# About this exercise
A faithful copy of every entry, with the pictures removed, is what is needed here.

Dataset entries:

==================================================

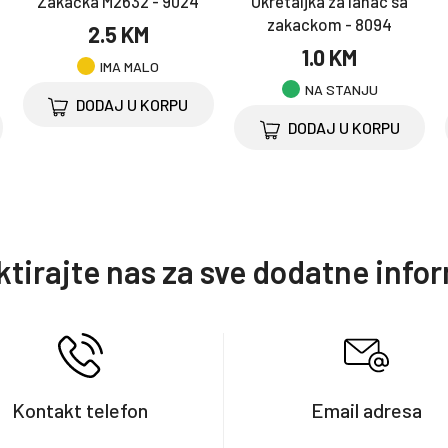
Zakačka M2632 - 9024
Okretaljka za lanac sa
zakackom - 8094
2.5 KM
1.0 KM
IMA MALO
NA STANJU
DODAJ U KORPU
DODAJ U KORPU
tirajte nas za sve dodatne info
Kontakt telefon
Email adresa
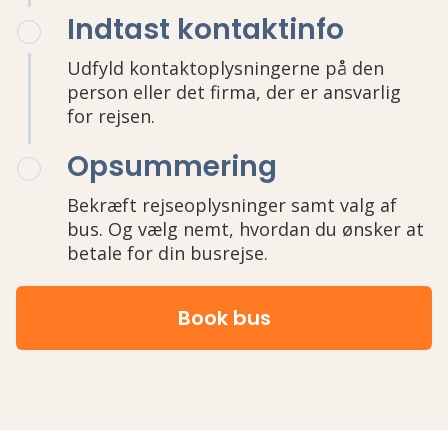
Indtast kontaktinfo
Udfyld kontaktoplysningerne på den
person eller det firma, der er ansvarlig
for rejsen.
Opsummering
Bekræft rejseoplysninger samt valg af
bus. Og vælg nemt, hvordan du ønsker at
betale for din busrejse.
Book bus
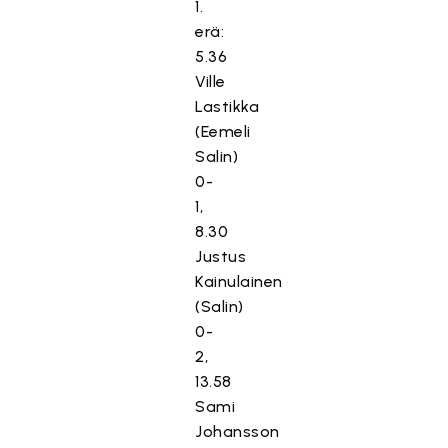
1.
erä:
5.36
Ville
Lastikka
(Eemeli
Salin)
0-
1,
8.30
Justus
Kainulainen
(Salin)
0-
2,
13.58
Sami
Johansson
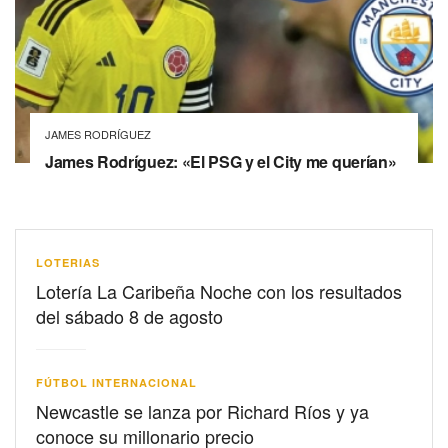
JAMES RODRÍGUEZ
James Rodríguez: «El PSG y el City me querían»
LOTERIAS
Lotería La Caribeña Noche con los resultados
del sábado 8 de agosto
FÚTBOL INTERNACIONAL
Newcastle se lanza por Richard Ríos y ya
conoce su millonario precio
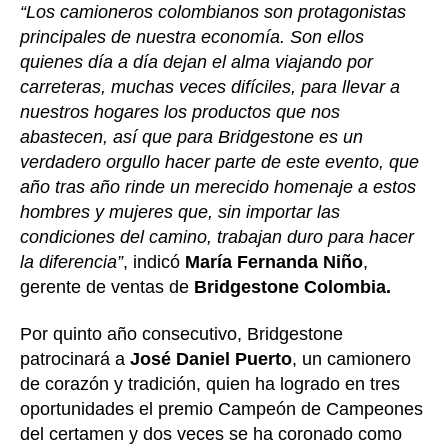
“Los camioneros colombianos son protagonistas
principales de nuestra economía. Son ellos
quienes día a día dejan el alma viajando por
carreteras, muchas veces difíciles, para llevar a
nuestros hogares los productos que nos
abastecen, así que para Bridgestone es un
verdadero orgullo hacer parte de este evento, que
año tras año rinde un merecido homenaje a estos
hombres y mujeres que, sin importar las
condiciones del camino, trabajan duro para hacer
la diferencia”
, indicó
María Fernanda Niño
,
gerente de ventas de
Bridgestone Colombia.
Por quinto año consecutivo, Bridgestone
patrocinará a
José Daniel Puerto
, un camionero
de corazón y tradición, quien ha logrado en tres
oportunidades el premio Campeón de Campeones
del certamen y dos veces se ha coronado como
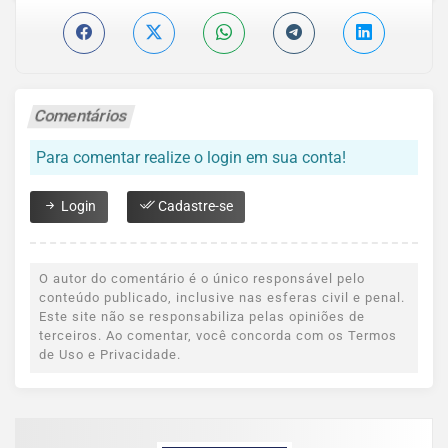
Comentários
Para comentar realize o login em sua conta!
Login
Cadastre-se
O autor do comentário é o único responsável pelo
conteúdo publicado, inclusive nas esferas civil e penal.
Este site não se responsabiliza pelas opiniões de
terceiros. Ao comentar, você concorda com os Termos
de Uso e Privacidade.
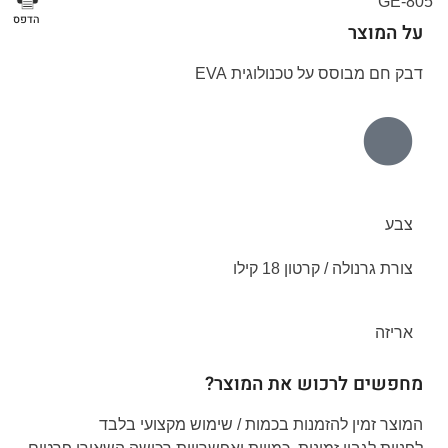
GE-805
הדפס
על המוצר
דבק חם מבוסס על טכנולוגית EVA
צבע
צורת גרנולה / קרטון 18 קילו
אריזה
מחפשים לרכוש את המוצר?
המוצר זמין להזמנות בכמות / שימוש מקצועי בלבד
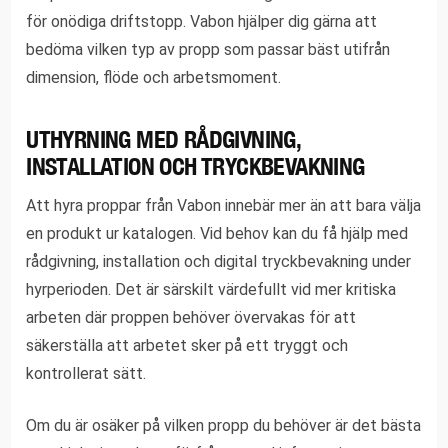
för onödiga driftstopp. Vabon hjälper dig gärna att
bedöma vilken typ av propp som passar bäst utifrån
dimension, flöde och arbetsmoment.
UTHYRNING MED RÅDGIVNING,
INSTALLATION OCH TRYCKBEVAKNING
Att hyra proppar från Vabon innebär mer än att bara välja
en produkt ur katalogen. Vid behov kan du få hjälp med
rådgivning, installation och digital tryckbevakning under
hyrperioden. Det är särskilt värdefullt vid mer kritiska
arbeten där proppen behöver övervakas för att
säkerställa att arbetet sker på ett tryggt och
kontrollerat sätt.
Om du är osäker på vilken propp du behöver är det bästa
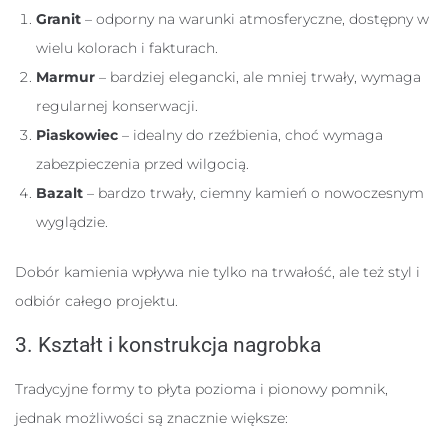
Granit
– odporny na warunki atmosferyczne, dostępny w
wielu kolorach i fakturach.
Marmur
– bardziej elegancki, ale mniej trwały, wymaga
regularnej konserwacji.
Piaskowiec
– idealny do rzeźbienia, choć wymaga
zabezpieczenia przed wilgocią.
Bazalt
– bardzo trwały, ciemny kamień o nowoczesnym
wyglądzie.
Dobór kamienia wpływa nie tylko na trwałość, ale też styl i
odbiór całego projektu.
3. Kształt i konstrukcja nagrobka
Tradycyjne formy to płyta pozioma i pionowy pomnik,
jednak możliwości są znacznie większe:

==================================================

# Result below
Zakačka M2632 - 9024
Okretaljka za lanac sa
zakackom - 8094
2.5 KM
1.0 KM
IMA MALO
NA STANJU
DODAJ U KORPU
DODAJ U KORPU
tirajte nas za sve dodatne info
Kontakt telefon
Email adresa
Indtast kontaktinfo
Udfyld kontaktoplysningerne på den
person eller det firma, der er ansvarlig
for rejsen.
Opsummering
Bekræft rejseoplysninger samt valg af
bus. Og vælg nemt, hvordan du ønsker at
betale for din busrejse.
Book bus
1.
erä:
5.36
Ville
Lastikka
(Eemeli
Salin)
0-
1,
8.30
Justus
Kainulainen
(Salin)
0-
2,
13.58
Sami
Johansson
JAMES RODRÍGUEZ
James Rodríguez: «El PSG y el City me querían»
LOTERIAS
Lotería La Caribeña Noche con los resultados
del sábado 8 de agosto
FÚTBOL INTERNACIONAL
Newcastle se lanza por Richard Ríos y ya
conoce su millonario precio
“Los camioneros colombianos son protagonistas
principales de nuestra economía. Son ellos
quienes día a día dejan el alma viajando por
carreteras, muchas veces difíciles, para llevar a
nuestros hogares los productos que nos
abastecen, así que para Bridgestone es un
verdadero orgullo hacer parte de este evento, que
año tras año rinde un merecido homenaje a estos
hombres y mujeres que, sin importar las
condiciones del camino, trabajan duro para hacer
la diferencia”
, indicó
María Fernanda Niño
,
gerente de ventas de
Bridgestone Colombia.
Por quinto año consecutivo, Bridgestone
patrocinará a
José Daniel Puerto
, un camionero
de corazón y tradición, quien ha logrado en tres
oportunidades el premio Campeón de Campeones
del certamen y dos veces se ha coronado como
Comentários
Para comentar realize o login em sua conta!
Login
Cadastre-se
O autor do comentário é o único responsável pelo
conteúdo publicado, inclusive nas esferas civil e penal.
Este site não se responsabiliza pelas opiniões de
terceiros. Ao comentar, você concorda com os Termos
de Uso e Privacidade.
GE-805
הדפס
על המוצר
דבק חם מבוסס על טכנולוגית EVA
צבע
צורת גרנולה / קרטון 18 קילו
אריזה
מחפשים לרכוש את המוצר?
המוצר זמין להזמנות בכמות / שימוש מקצועי בלבד
för onödiga driftstopp. Vabon hjälper dig gärna att
bedöma vilken typ av propp som passar bäst utifrån
dimension, flöde och arbetsmoment.
UTHYRNING MED RÅDGIVNING,
INSTALLATION OCH TRYCKBEVAKNING
Att hyra proppar från Vabon innebär mer än att bara välja
en produkt ur katalogen. Vid behov kan du få hjälp med
rådgivning, installation och digital tryckbevakning under
hyrperioden. Det är särskilt värdefullt vid mer kritiska
arbeten där proppen behöver övervakas för att
säkerställa att arbetet sker på ett tryggt och
kontrollerat sätt.
Om du är osäker på vilken propp du behöver är det bästa
Granit
– odporny na warunki atmosferyczne, dostępny w
wielu kolorach i fakturach.
Marmur
– bardziej elegancki, ale mniej trwały, wymaga
regularnej konserwacji.
Piaskowiec
– idealny do rzeźbienia, choć wymaga
zabezpieczenia przed wilgocią.
Bazalt
– bardzo trwały, ciemny kamień o nowoczesnym
wyglądzie.
Dobór kamienia wpływa nie tylko na trwałość, ale też styl i
odbiór całego projektu.
3. Kształt i konstrukcja nagrobka
Tradycyjne formy to płyta pozioma i pionowy pomnik,
jednak możliwości są znacznie większe:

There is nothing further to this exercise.